***** RECORDS SUPPLIED *****

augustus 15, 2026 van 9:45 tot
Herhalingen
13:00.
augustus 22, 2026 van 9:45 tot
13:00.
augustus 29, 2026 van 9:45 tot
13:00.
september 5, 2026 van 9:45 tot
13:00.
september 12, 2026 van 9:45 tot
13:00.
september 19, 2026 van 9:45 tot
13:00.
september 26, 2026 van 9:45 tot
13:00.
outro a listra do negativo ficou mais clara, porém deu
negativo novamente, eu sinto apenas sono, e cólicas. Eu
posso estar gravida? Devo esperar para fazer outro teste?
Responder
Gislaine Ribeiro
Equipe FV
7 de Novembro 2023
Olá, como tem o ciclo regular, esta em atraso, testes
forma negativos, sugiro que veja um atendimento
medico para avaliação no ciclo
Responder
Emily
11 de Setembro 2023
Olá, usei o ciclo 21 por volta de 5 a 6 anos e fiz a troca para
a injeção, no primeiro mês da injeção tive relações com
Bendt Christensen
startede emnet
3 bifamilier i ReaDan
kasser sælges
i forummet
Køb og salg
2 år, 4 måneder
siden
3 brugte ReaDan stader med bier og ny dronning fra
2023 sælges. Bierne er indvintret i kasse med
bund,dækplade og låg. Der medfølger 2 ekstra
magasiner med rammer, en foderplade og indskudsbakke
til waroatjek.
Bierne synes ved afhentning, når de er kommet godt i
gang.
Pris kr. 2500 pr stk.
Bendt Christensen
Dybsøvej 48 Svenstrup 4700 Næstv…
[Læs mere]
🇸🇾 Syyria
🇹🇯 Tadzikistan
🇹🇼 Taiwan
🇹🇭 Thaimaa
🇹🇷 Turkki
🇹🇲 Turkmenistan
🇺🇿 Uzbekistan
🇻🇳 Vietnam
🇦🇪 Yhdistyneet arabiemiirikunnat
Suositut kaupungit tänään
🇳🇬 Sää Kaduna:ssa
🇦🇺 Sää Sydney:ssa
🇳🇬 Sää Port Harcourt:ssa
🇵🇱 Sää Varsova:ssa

*****
***** RECORDS SUPPLIED *****

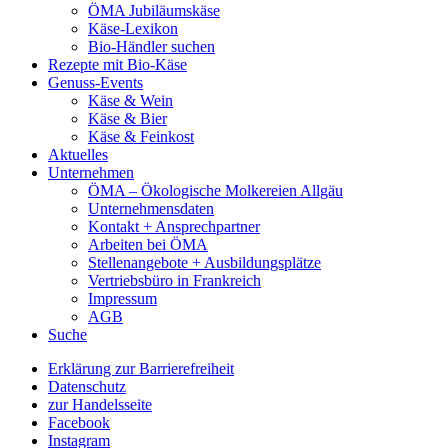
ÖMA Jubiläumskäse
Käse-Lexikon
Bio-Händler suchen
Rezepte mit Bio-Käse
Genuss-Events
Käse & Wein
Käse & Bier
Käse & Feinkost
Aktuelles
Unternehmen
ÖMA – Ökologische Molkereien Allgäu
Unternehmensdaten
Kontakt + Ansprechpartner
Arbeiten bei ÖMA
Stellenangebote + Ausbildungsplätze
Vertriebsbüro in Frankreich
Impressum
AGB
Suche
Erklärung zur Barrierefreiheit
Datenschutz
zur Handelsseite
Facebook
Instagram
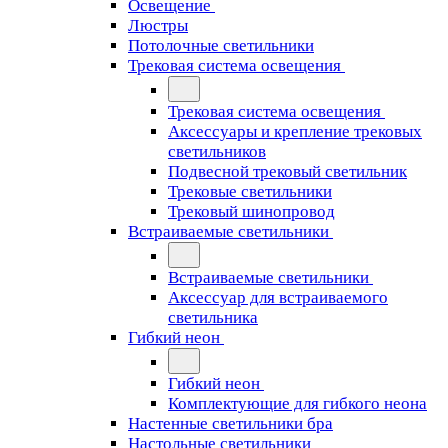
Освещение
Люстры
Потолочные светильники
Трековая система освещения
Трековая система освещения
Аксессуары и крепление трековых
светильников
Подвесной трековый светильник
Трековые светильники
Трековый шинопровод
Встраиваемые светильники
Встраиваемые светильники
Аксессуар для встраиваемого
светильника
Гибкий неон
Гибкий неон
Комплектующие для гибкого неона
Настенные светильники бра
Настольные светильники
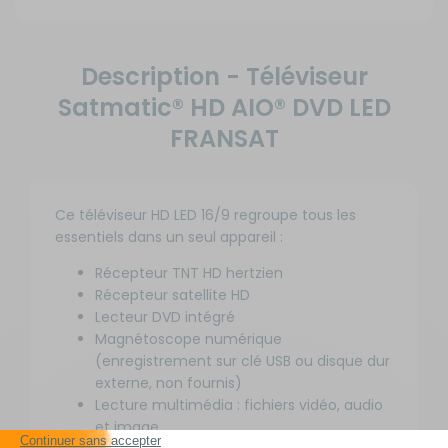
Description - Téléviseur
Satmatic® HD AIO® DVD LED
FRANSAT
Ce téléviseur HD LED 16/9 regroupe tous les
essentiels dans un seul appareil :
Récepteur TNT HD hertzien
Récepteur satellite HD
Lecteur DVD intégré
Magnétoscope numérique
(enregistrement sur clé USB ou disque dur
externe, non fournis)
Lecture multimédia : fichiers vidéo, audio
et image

*****
***** RECORDS SUPPLIED *****

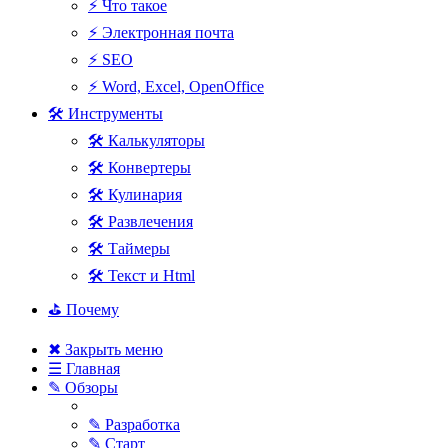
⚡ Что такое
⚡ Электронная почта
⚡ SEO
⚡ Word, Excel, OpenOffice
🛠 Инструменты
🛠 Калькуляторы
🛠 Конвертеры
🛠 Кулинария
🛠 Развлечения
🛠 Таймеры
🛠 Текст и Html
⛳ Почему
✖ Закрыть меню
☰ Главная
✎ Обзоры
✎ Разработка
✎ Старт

*****

(EXERCISE BRIEF): Starting from the data above, filter for lines with "outro" and copy each one.

(SOLVED EXERCISE):
outro a listra do negativo ficou mais clara, porém deu
posso estar gravida? Devo esperar para fazer outro teste?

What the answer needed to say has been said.